Saved data entries:
----------------------------------------
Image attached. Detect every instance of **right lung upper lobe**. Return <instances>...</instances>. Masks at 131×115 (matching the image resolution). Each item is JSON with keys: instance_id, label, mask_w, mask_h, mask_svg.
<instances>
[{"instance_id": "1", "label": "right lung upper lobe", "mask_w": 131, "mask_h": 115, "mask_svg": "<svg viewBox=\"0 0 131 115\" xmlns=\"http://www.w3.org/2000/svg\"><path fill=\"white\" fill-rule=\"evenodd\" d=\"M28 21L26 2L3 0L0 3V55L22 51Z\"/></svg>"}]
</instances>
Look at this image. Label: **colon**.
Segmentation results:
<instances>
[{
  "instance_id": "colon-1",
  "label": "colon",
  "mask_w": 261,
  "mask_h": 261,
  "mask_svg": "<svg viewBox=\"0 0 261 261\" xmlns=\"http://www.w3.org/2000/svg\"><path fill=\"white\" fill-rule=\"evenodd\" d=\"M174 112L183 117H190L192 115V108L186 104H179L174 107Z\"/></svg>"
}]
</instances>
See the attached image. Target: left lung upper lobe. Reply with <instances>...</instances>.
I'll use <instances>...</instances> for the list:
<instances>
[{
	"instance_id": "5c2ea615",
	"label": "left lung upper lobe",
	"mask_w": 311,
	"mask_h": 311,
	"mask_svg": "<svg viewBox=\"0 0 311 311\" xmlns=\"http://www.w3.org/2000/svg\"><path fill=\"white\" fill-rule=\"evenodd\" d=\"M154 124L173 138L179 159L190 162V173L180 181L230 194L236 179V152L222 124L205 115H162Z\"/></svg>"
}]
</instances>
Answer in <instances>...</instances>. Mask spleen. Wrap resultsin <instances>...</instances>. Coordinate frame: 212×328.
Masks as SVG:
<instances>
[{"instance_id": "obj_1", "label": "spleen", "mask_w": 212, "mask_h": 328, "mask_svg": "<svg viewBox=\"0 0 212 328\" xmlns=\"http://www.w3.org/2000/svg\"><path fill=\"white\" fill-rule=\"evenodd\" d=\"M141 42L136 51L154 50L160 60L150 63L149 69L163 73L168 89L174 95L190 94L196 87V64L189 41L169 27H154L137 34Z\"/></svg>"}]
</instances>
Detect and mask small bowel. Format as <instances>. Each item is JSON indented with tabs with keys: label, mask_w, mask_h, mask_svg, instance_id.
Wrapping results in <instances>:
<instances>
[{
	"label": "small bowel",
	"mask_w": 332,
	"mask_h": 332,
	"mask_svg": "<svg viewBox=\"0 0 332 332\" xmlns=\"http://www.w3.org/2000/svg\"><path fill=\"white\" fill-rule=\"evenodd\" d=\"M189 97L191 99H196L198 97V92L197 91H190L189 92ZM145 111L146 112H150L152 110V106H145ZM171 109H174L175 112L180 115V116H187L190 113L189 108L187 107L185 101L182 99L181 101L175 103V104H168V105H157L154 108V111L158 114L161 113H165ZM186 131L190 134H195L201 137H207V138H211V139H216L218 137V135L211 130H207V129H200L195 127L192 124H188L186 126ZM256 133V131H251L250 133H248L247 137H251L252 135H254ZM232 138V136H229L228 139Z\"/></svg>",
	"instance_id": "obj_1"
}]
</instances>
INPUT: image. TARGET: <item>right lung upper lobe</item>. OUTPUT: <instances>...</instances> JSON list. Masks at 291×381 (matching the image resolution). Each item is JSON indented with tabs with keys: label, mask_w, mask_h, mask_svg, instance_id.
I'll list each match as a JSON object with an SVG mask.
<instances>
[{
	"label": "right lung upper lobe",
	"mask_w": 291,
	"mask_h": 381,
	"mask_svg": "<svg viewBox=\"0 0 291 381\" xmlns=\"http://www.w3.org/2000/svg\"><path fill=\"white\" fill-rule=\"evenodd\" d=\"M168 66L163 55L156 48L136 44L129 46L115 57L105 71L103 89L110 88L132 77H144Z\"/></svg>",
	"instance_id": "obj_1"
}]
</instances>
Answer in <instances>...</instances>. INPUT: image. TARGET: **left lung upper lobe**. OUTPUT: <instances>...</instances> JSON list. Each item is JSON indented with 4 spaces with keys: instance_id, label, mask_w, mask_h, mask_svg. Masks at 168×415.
----------------------------------------
■ **Work required**
In this exercise, reproduce each line above exactly.

■ **Solution to this problem**
Image attached. Detect every instance of **right lung upper lobe**. Return <instances>...</instances>. Masks at 131×115 (matching the image resolution). Each item is JSON with keys: instance_id, label, mask_w, mask_h, mask_svg.
<instances>
[{"instance_id": "1", "label": "right lung upper lobe", "mask_w": 131, "mask_h": 115, "mask_svg": "<svg viewBox=\"0 0 131 115\" xmlns=\"http://www.w3.org/2000/svg\"><path fill=\"white\" fill-rule=\"evenodd\" d=\"M28 21L26 2L3 0L0 3V55L22 51Z\"/></svg>"}]
</instances>
Look at this image. Label: **colon**.
Segmentation results:
<instances>
[{
  "instance_id": "colon-1",
  "label": "colon",
  "mask_w": 261,
  "mask_h": 261,
  "mask_svg": "<svg viewBox=\"0 0 261 261\" xmlns=\"http://www.w3.org/2000/svg\"><path fill=\"white\" fill-rule=\"evenodd\" d=\"M174 112L183 117H190L192 115V108L186 104H179L174 107Z\"/></svg>"
}]
</instances>
See the attached image. Target: left lung upper lobe. Reply with <instances>...</instances>.
I'll use <instances>...</instances> for the list:
<instances>
[{
	"instance_id": "5c2ea615",
	"label": "left lung upper lobe",
	"mask_w": 311,
	"mask_h": 311,
	"mask_svg": "<svg viewBox=\"0 0 311 311\" xmlns=\"http://www.w3.org/2000/svg\"><path fill=\"white\" fill-rule=\"evenodd\" d=\"M154 124L173 138L179 159L190 162V173L180 181L230 194L236 179V152L222 124L205 115H162Z\"/></svg>"
}]
</instances>
Answer in <instances>...</instances>. Mask spleen. Wrap resultsin <instances>...</instances>. Coordinate frame: 212×328.
Masks as SVG:
<instances>
[{"instance_id": "obj_1", "label": "spleen", "mask_w": 212, "mask_h": 328, "mask_svg": "<svg viewBox=\"0 0 212 328\" xmlns=\"http://www.w3.org/2000/svg\"><path fill=\"white\" fill-rule=\"evenodd\" d=\"M141 42L136 51L154 50L160 60L150 63L149 69L163 73L168 89L174 95L190 94L196 87V64L189 41L169 27H154L137 34Z\"/></svg>"}]
</instances>
Detect and mask small bowel. Format as <instances>. Each item is JSON indented with tabs with keys: label, mask_w, mask_h, mask_svg, instance_id.
Wrapping results in <instances>:
<instances>
[{
	"label": "small bowel",
	"mask_w": 332,
	"mask_h": 332,
	"mask_svg": "<svg viewBox=\"0 0 332 332\" xmlns=\"http://www.w3.org/2000/svg\"><path fill=\"white\" fill-rule=\"evenodd\" d=\"M189 97L191 99H196L198 97V92L197 91H190L189 92ZM145 111L146 112H150L152 110V106H145ZM171 109H174L175 112L180 115V116H187L190 113L189 108L187 107L185 101L182 99L181 101L175 103V104H168V105H157L154 108V111L158 114L161 113H165ZM186 131L190 134H195L201 137H207V138H211V139H216L218 137V135L211 130H207V129H200L195 127L192 124H188L186 126ZM256 133V131H251L250 133H248L247 137H251L252 135H254ZM232 138V136H229L228 139Z\"/></svg>",
	"instance_id": "obj_1"
}]
</instances>
INPUT: image. TARGET: <item>right lung upper lobe</item>. OUTPUT: <instances>...</instances> JSON list. Masks at 291×381 (matching the image resolution). Each item is JSON indented with tabs with keys: label, mask_w, mask_h, mask_svg, instance_id.
I'll list each match as a JSON object with an SVG mask.
<instances>
[{
	"label": "right lung upper lobe",
	"mask_w": 291,
	"mask_h": 381,
	"mask_svg": "<svg viewBox=\"0 0 291 381\" xmlns=\"http://www.w3.org/2000/svg\"><path fill=\"white\" fill-rule=\"evenodd\" d=\"M168 66L163 55L156 48L136 44L129 46L115 57L105 71L103 89L110 88L132 77H144Z\"/></svg>",
	"instance_id": "obj_1"
}]
</instances>
Answer in <instances>...</instances>. INPUT: image. TARGET: **left lung upper lobe**. OUTPUT: <instances>...</instances> JSON list. Each item is JSON indented with 4 spaces with keys: instance_id, label, mask_w, mask_h, mask_svg. Masks at 168×415.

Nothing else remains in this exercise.